Anyway, the directer of the upcoming The Wolfman picture, Joe Johnston, is also directing the upcoming Captain America movie. When the picture was first announced I was a tad fearful because it's very easy for a Captain America movie to devolve into pure American cheese, but after reading a recent interview from Johnston himself, I have to admit, I'm pretty damn pumped. Here's a man that get's the character. Here's what Johnston had to say about his upcoming picture:
So yeah, here's a man who clearly gets what Captain America is all about, a character who has never belonged to any time, either when he was fighting Nazi's in WW2 and was the icon of the nation, to waking up in our modern day, where his past ideals and beliefs have become outdated. Captain America has always been the story of a man who fights for the world even when he feels detached, alone, left behind by it. I for one can not wait for the movie. However, even a great story can be bogged down by casting and costume. It really all depends on who they choose to done the red, white and blue. Look for the film to hit theaters 2011.
"It is influenced by the comic book, but it goes off in a completely different direction. It's the origin story of Captain America. It's mostly period—there are modern, present-day bookends on it—but it's basically the story of how Steve Rogers becomes Captain America. The great thing about Captain America is he's a super hero without any super powers. Which is why this story, among the hundreds of super hero stories, appealed to me the most. He can't fly, he can't see through walls, he can't do any of that stuff. He's an every man who's been given this amazing gift of transformation into the perfect specimen—the pinnacle of human perfection. How does that affect him? What does that mean for him emotionally and psychologically?"

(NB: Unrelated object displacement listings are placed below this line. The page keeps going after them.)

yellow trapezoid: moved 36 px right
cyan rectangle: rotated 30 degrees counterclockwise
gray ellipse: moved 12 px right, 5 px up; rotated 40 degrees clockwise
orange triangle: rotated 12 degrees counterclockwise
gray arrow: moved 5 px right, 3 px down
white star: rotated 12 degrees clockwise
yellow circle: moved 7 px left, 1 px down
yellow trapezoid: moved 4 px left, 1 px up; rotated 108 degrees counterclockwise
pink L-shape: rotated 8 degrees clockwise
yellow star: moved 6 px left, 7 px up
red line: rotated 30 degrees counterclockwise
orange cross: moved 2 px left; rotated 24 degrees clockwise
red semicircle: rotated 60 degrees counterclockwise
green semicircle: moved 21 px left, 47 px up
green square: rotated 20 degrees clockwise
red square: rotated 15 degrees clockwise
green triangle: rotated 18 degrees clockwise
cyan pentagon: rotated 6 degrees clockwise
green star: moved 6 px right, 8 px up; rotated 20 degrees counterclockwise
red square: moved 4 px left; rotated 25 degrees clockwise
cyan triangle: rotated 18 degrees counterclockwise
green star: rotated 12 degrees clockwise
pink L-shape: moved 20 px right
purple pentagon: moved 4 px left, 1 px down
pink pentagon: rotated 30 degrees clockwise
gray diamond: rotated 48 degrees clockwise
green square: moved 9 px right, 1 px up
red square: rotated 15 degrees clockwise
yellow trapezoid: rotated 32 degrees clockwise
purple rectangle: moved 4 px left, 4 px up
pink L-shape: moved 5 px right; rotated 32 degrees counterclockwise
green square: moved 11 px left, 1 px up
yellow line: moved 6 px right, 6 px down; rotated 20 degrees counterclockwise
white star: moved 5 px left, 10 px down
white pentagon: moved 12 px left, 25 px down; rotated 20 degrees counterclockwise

"He was this 98-pound weakling, he was this wimp, and he's transformed instantly into this Adonis. You'd think he got everything he wanted. Well, he didn't get everything he wanted. The rules change at that point and his life gets even more complicated and dire. For me, that's the interesting part of the story. It's got some great action sequences in it and some incredible stuff that we've never seen before. But at the heart of it, it's a story about this kid who all he wants to do is fit in. This thing happens and he still doesn't fit in. And he has to prove himself a hero—essentially go AWOL to save a friend. Eventually at the very end, I don't want to give away to much, but he does fit in. But it's the journey of getting him there that's interesting. And it's a lot of fun."